Jakarta - Menteri Koordinator Bidang Perekonomian Darmin Nasution memperkirakan defisit transaksi berjalan bakal melebar di atas 3 persen pada triwulan III 2018.
Baca juga: Darmin Jelaskan Sebab Jawa Masih Dominasi Pertumbuhan Ekonomi
"Kelihatannya perkiraannya begitu, melebar dari kuartal II 2018," ujar Darmin di kantornya, Jumat, 9 November 2018. Pada kuartal II defisit transaksi berjalan mencapai 3 persen dari Produk Domestik Bruto atau US$ 8 miliar.
Menurut Darmin, melebarnya defisit transaksi berjalan pada triwulan III 2018 disebabkan pertumbuhan ekonomi yang tetap tinggi pada periode tersebut. Badan Pusat Statistik sebelumnya mengumumkan pertumbuhan ekonomi pada kuartal III 2018 sebesar 5,17 persen.
"Karena PE kita tetap tinggi, sehingga impornya juga jalan," tutur Darmin. Di samping itu, Indonesia juga terkena dampak dari perang dagang yang dicetuskan Amerika Serikat ke negara mitra dagangnya.
Pasca kebijakan Presiden Donald Trump itu digaungkan, menurut dia, India ikut menaikkan bea masuk untuk produk minyak sawit Indonesia. Dampaknya ekspor sawit Indonesia melambat.

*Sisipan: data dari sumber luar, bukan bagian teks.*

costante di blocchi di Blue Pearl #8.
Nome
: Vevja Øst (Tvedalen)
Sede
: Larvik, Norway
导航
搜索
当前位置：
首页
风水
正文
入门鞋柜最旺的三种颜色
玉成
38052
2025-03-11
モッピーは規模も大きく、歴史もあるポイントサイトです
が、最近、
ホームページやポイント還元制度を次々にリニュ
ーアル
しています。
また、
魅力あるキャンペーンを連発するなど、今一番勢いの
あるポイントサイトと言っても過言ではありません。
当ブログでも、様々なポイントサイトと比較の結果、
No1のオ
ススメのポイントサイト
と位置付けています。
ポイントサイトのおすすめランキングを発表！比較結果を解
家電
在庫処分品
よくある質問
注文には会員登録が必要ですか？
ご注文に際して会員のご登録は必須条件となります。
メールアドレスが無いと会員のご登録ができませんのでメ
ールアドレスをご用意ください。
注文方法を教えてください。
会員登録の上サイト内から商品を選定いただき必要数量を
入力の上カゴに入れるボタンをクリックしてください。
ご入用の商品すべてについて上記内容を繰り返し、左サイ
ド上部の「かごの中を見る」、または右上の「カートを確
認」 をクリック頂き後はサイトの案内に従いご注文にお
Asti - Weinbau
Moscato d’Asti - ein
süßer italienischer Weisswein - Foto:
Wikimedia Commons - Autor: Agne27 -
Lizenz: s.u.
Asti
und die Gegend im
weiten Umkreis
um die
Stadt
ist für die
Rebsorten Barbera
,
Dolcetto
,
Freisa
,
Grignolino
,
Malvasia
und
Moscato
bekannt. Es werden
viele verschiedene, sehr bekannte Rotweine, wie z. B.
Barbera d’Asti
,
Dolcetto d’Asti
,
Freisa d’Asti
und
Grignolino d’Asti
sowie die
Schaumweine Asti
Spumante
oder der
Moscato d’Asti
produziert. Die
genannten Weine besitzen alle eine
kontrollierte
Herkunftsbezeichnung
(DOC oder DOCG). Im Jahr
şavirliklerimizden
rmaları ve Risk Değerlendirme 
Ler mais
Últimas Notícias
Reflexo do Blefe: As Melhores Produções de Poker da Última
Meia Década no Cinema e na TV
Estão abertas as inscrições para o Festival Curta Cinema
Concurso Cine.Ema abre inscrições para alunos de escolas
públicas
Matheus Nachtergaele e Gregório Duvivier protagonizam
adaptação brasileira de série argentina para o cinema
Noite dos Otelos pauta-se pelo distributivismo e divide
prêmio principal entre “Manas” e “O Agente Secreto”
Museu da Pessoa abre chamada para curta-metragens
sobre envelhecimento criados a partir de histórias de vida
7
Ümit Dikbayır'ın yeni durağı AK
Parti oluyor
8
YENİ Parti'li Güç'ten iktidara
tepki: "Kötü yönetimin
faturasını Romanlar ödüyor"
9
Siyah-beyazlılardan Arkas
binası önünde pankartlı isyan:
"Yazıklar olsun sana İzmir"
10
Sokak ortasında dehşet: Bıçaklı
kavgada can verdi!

Pemerintah sebenarnya sudah menerapkan beberapa kebijakan guna menekan defisit neraca transaksi berjalan. Misalnya saja dengan memperluas kebijakan mandatori biodiesel B20 untuk bahan bakar non PSO. Selain itu, pemerintah juga telah menaikkan tarif impor untuk sejumlah jenis barang konsumsi.
"Tapi itu kan perlu waktu, jadi jangan dilihat per bulan dong," kata Darmin. Bekas Gubernur Bank Indonesia itu yakin kebijakan pengendalian impor yang dilakukan pemerintah akan berdampak terhadap defisit transaksi berjalan triwulan IV 2018. "B20 kan baru diterapkan September, baru satu bulan."
Kendati meyakini kebijakannya bakal berdampak positif kepada menurunnya defisit transaksi berjalan, Darmin pesimistis neraca transaksi berjalan bisa surplus tahun depan.
"Kalau neraca dagang bisa, tapi kalau transaksi berjalan itu kita kan sudah dari tahun 1970-an, enggak bisa satu dua tahun diubah karena umurnya sudah 50 tahun," ujar Darmin Nasution.